Sentiment Analysis: In online reviews or social media, the classifier can determine if a comment is positive, negative, or neutral, helping businesses gauge public opinion about their products or services.
Medical Diagnosis: In healthcare, it can help predict the likelihood of a patient having a specific disease based on symptoms and test results.
Recommendation Systems: Platforms like Netflix or Amazon can use this algorithm to suggest movies, TV shows, or products that might interest users based on their previous behavior.

To better illustrate how the Naive Bayes classifier works, we’ll start with a simple practical example, but first, let’s recap the key theoretical concepts:

Prior Probability: The initial probability of an event occurring before observing any evidence. For example, the probability that a patient has the flu without considering their symptoms.
Conditional (Posterior) Probability: The probability of an event occurring given that another event has already occurred. For instance, the probability that a patient has a fever given that they have the flu.
Bayes’ Theorem statement: Simply put, the probability of A given B equals the probability of B given A, multiplied by the probability of A, divided by the probability of B.

Explanation of Terms

P(A|B): This is the probability that event A is true given that B is true. In other words, if we know B has occurred (e.g., the email contains the word “offer”), we want to determine how likely it is that A is true (the email is spam).
P(B|A): This is the probability that B is true if A is true. So, if we know the email is spam (A), this probability tells us how likely it is to contain the word “offer” (B).
P(A): This represents the prior probability of A, meaning how likely it is that an email is spam before considering specific features (B).
P(B): This is the prior probability of B, which refers to how likely it is to observe feature B in general (“offer”), regardless of A.

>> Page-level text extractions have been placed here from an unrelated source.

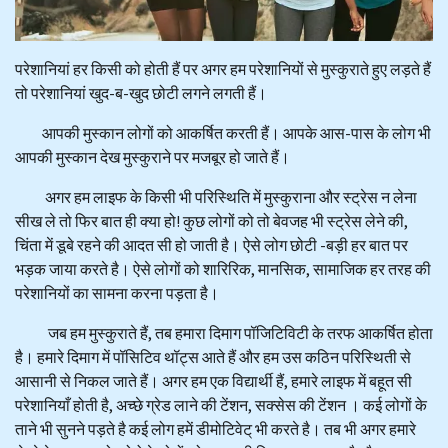
परेशानियां हर किसी को होती हैं पर अगर हम परेशानियों से मुस्कुराते हुए लड़ते हैं
तो परेशानियां खुद-ब-खुद छोटी लगने लगती हैं।
आपकी मुस्कान लोगों को आकर्षित करती हैं। आपके आस-पास के लोग भी
आपकी मुस्कान देख मुस्कुराने पर मजबूर हो जाते हैं।
अगर हम लाइफ के किसी भी परिस्थिति में मुस्कुराना और स्ट्रेस न लेना
सीख ले तो फिर बात ही क्या हो! कुछ लोगों को तो बेवजह भी स्ट्रेस लेने की,
चिंता में डूबे रहने की आदत सी हो जाती है। ऐसे लोग छोटी -बड़ी हर बात पर
भड़क जाया करते है। ऐसे लोगों को शारिरिक, मानसिक, सामाजिक हर तरह की
परेशानियों का सामना करना पड़ता है।
जब हम मुस्कुराते हैं, तब हमारा दिमाग पॉजिटिविटी के तरफ आकर्षित होता
है। हमारे दिमाग में पॉसिटिव थॉट्स आते हैं और हम उस कठिन परिस्थिती से
आसानी से निकल जाते हैं। अगर हम एक विद्यार्थी हैं, हमारे लाइफ में बहूत सी
परेशानियाँ होती है, अच्छे ग्रेड लाने की टेंशन, सक्सेस की टेंशन । कई लोगों के
ताने भी सुनने पड़ते है कई लोग हमें डीमोटिवेट् भी करते है। तब भी अगर हमारे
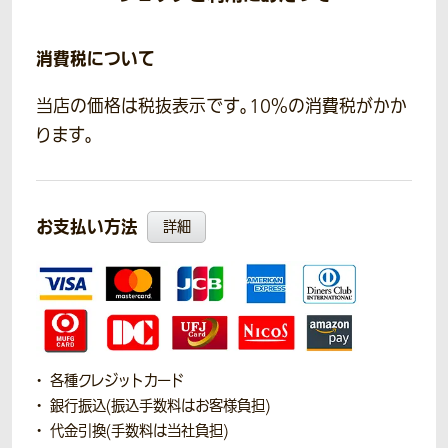
消費税について
当店の価格は税抜表示です。10％の消費税がかか
ります。
お支払い方法
詳細
各種クレジットカード
銀行振込(振込手数料はお客様負担)
代金引換(手数料は当社負担)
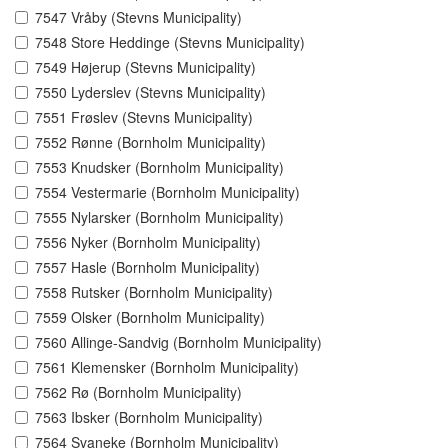
7547 Vråby (Stevns Municipality)
7548 Store Heddinge (Stevns Municipality)
7549 Højerup (Stevns Municipality)
7550 Lyderslev (Stevns Municipality)
7551 Frøslev (Stevns Municipality)
7552 Rønne (Bornholm Municipality)
7553 Knudsker (Bornholm Municipality)
7554 Vestermarie (Bornholm Municipality)
7555 Nylarsker (Bornholm Municipality)
7556 Nyker (Bornholm Municipality)
7557 Hasle (Bornholm Municipality)
7558 Rutsker (Bornholm Municipality)
7559 Olsker (Bornholm Municipality)
7560 Allinge-Sandvig (Bornholm Municipality)
7561 Klemensker (Bornholm Municipality)
7562 Rø (Bornholm Municipality)
7563 Ibsker (Bornholm Municipality)
7564 Svaneke (Bornholm Municipality)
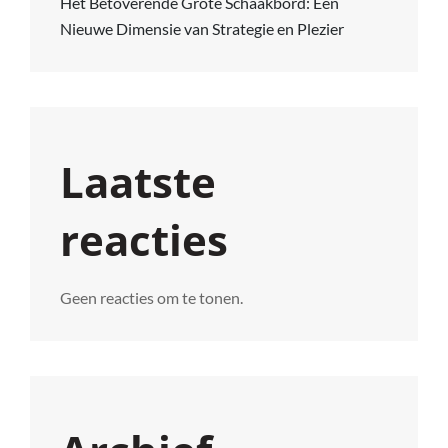
Het Betoverende Grote Schaakbord: Een
Nieuwe Dimensie van Strategie en Plezier
Laatste
reacties
Geen reacties om te tonen.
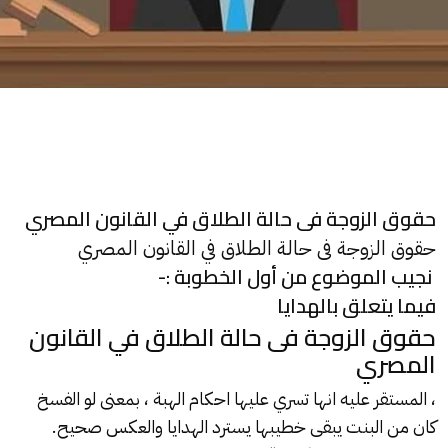
حقوق الزوجة فى حالة الطلاق في القانون المصري
حقوق الزوجة فى حالة الطلاق في القانون المصري
نجيب الموضوع من أول الخطوبة :-
فيما يتعلق بالهدايا
حقوق الزوجة فى حالة الطلاق في القانون
المصري
، المستقر عليه انها تسري عليها احكام الهبة ، بمعنى لو الفسخ
كان من البنت يبقى خطيبها يسترد الهدايا والعكس صحيح.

With these concepts in mind, let’s work through a practical example to see the Naive Bayes classifier in action, followed by an example using KNIME, the free and open-source software for data science.

Imagine predicting the winner of Formula 1 races based on circuit speed. The contingency table below shows fictitious results for Ferrari and McLaren on slow and fast circuits. Using probability calculations, Naive Bayes can predict outcomes for different scenarios.

Let’s assume Ferrari performs better on slower circuits, while McLaren excels on faster ones.

Next, let’s calculate the frequency distributions by dividing each value by the total number of observations (20):

Then, we calculate the probabilities:

Marginal Probabilities:

P(A) = 0.45
P(A’) = 0.55
P(B) = 0.65
P(B’) = 0.35

Joint Probabilities (A and B together):

P(A ⋂ B) = 0.20
P(A’ ⋂ B) = 0.45
P(A ⋂ B’) = 0.25
P(A’ ⋂ B’) = 0.10

Conditional Probabilities:

P(A|B) = P(A ⋂ B) / P(B) = 0.20 / 0.65 = 0.31
P(A’|B) = P(A’ ⋂ B) / P(B) = 0.45 / 0.65 = 0.69
P(A|B’) = P(A ⋂ B’) / P(B’) = 0.25 / 0.35 = 0.71
P(A’|B’) = P(A’ ⋂ B’) / P(B’) = 0.10 / 0.35 = 0.29

Applying Bayes’ Theorem:

Let’s calculate P(B|A), which is the probability that a fast circuit was used given Ferrari’s win:

P(B|A) = [P(B) * P(A|B)] / [P(B) * P(A|B) + P(B’) * P(A|B’)]

→ P(B|A) = (0.65 * 0.31) / [(0.65 * 0.31) + (0.35 * 0.71)] = 0.45

The calculations of other probabilities are left as an exercise. In this case, the example is simple and could have been solved directly from the table. However, with more rows and columns, the process becomes significantly more complex.

KNIME simplifies machine learning tasks like implementing the Naive Bayes classifier thanks to its visual workflows.

In this example, we’ll build a Naive Bayes classifier to distinguish red and white wines based on their chemical properties.

After partitioning the dataset with stratified sampling in train (80%) and test set (20%), we apply the Learner-Predictor paradigm to obtain predictions. In particular, the Naive Bayes Learner and Predictor nodes.

For comparison purposes, we can also train a logistic regression algorithm, using the same Learner-Predictor paradigm.